Minor at Twenty Six


Location : South City Mall- Fame Cinemas
Movie : Fashion(A)

I had gone for the movie with my cousin sister, her two children and my ma. I am the youngest in my family and all my cousins are quite older to me, so much that their daughters are more like my sisters rather than my nieces. My cousin's eldest daughter is twenty and the younger one is in class nine.
I went to the ticket counter,
Me: "Five tickets for Fashion"
Person @ the Counter: "I need your age proof. Without that, I will not be able to issue a single ticket to you ma'm"
Damn, there was a problem. We all could prove our ages but the youngest(class nine) wouldn't be allowed.
I asked my ma and didi to go and ask at the counter again.
They were told " If you have children below the age of eighteen, then they will be needed to produce their age proof certificates before they could be allowed in".
I somehow felt like punching the person who asked me for my age-proof. I am going to turn twenty-seven this December, damn-it.
I kept quiet for a while. But, "No matter what, I am going for Fashion".

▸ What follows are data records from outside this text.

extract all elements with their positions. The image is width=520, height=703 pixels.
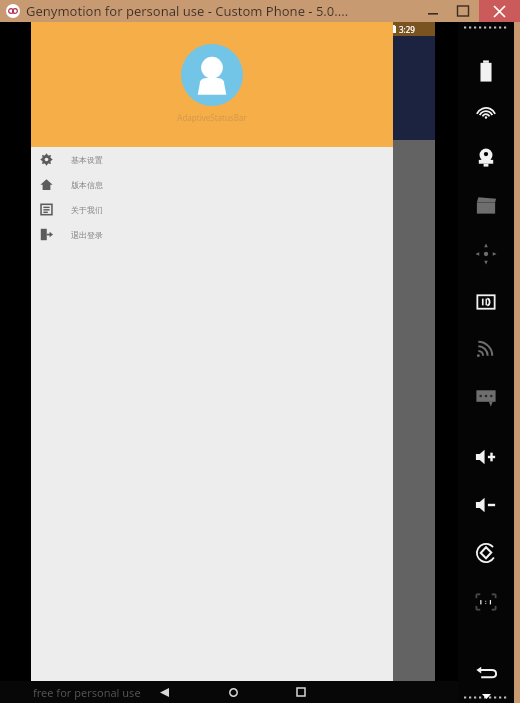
button[interactable]: Volume down — [467, 490, 505, 520]
button[interactable]: Back — [152, 681, 176, 703]
button[interactable]: Home — [221, 681, 245, 703]
button[interactable]: More — [476, 690, 496, 702]
button[interactable]: Actual size — [467, 587, 505, 617]
button[interactable]: Camera — [467, 142, 505, 172]
button[interactable]: Minimise — [420, 0, 446, 22]
button[interactable]: Battery — [467, 56, 505, 86]
button[interactable]: Back — [467, 657, 505, 687]
button[interactable]: Move — [467, 239, 505, 269]
button[interactable]: 基本设置 — [31, 147, 393, 172]
button[interactable]: Profile avatar — [181, 44, 243, 106]
button[interactable]: Recent apps — [289, 681, 313, 703]
staticText: free for personal use — [33, 685, 141, 700]
button[interactable]: 关于我们 — [31, 197, 393, 222]
staticText: Genymotion for personal use - Custom Pho… — [26, 2, 349, 20]
button[interactable]: Maximise — [450, 0, 476, 22]
staticText: 版本信息 — [71, 180, 103, 190]
button[interactable]: GPS — [467, 104, 505, 134]
button[interactable]: Close — [479, 0, 520, 22]
button[interactable]: Volume up — [467, 442, 505, 472]
staticText: 退出登录 — [71, 230, 103, 240]
staticText: 基本设置 — [71, 155, 103, 165]
button[interactable]: Messages — [467, 382, 505, 412]
button[interactable]: Video — [467, 190, 505, 220]
button[interactable]: 版本信息 — [31, 172, 393, 197]
button[interactable]: 退出登录 — [31, 222, 393, 247]
staticText: 关于我们 — [71, 205, 103, 215]
staticText: AdaptiveStatusBar — [177, 112, 247, 123]
button[interactable]: Network — [467, 333, 505, 363]
button[interactable]: Identifiers — [467, 287, 505, 317]
button[interactable]: Rotate — [467, 538, 505, 568]
staticText: 3:29 — [399, 24, 415, 35]
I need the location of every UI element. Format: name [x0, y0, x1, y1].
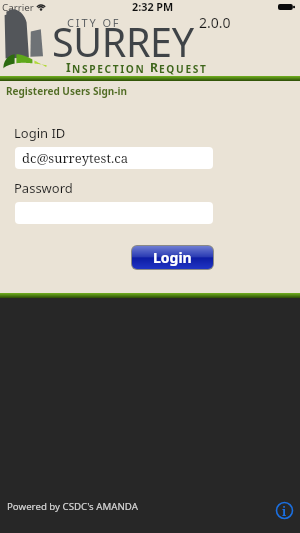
- staticText: Login: [153, 248, 192, 267]
- staticText: 2:32 PM: [132, 0, 174, 12]
- staticText: EQUEST: [159, 62, 208, 76]
- staticText: SURREY: [52, 15, 194, 69]
- staticText: Carrier: [2, 1, 34, 14]
- button[interactable]: Login: [132, 246, 213, 269]
- staticText: R: [150, 59, 159, 76]
- staticText: Password: [14, 179, 73, 197]
- staticText: Registered Users Sign-in: [6, 84, 127, 98]
- staticText: 2.0.0: [199, 13, 231, 32]
- staticText: NSPECTION: [72, 62, 150, 76]
- staticText: I: [66, 59, 72, 76]
- staticText: CITY OF: [67, 15, 121, 30]
- staticText: Powered by CSDC's AMANDA: [7, 500, 138, 513]
- button[interactable]: Info: [275, 501, 294, 520]
- staticText: dc@surreytest.ca: [22, 149, 128, 167]
- staticText: i: [282, 503, 287, 519]
- staticText: Login ID: [14, 124, 66, 142]
- button[interactable]: dc@surreytest.ca: [15, 147, 213, 169]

My ma and didi would accompany my youngest niece for Roadside Romeo(U) and I would go to Fashion(A) with my older niece, Raily. Decided, now I went to the counter again.
Me: "Three tickets for Roadside Romeo and two for Fashion"
Prsn @ countr: "Your age proof ma'm".
Raily took out her college ID and was not asked a word.
I showed him my Office ID and was questioned, "This does not have your age proof ma'm"

Now, I was enjoying it.

Me: "That's an office id, do you think I would be employed by a company had I been a minor?"
I gave him my debit card for swiping,"And this is my debit card, do you think a minor would be allowed a debit card by any bank".
He spoke to a co-worker and finally, "It's okay ma'm(handed me the tickets), enjoy the movie ma'm" .
While we were entering the theatre, security persons asked for our age-proofs again after seeing the Fashion tickets. Raily wasn't asked a word after she put forward her college ID, I was asked again, after I showed them my office ID, "Your date of birth ma'm?". I said... and was stared back at, with a look of shock and disbelief. She did not even peep into my bag, which I had opened for her to see. "Okay ma'm, you can go in".

Inspite of all the harassment, I would still like to thank the people of South City Fame Cinemas for making my day. I mean, where, I have my friends, who look like they should at least have one child each, I am considered to be a minor? Well! I take that as a compliment guys.

Once I had gone shopping with a friend and I had bought a lot of things already, Priyanka was yet to buy something. The shop keeper told her,"Your younger sister is buying so many clothes, you can also buy a few". I looked the other way so that she wouldn't see me smiling. Priyanka smiled too, "Thank God, at least he didn't call me your mother ;)".

8 comments:

    heehee...
    cnt stop laughin...

     

    interesting....
    but u did not tell the secrets behind this many a gilz wud be interested in this[:-)]
    and some boyz too..
    I am 25 and ppl of my age call me uncle

     

    Hey Shambhavi, long time. Where have you been?

    Hello Suprem,
    I am lucky in this field, the secret is in my genes, all my family members look younger, no matter what their age. For ex, the cousin sis I wrote about in this post doesn't look like she can have two children the older one being twenty.
    Thank you Suprem for visiting my blog :)

     
    On November 6, 2008 at 6:55 PM Anonymous said...

    See... my prediction is too good... Put on a lit bit (not much) or else in first meet with ur would be, he might feel he is meeting a minor....;) He he he

     

    Hey Tanusri! That's interesting! I'd really enjoy that, if it happens ;)

     
    On December 1, 2008 at 12:30 PM Anonymous said...

    Lolz....well..then check this out....i go for my car registration, and the guy just types in 35yrs as my age in the form! I said the age is wrong...what made u type 35....well he said, "dekhe poitirish chhotirish mone holo, tai likhlam"...ami bollam je beche thakle 10 bochhor por poitirish hobo....apatoto 25 likhun....bujhlen!!!! needless to say, I spent an hour in front of the mirror upon returning home....

     

    That was hilarious...Still can't stop laughing :)))

     

    hey this is really funny. but i could understand ur feelings when u were in that situation. but what to do our system is like this only. tk cr.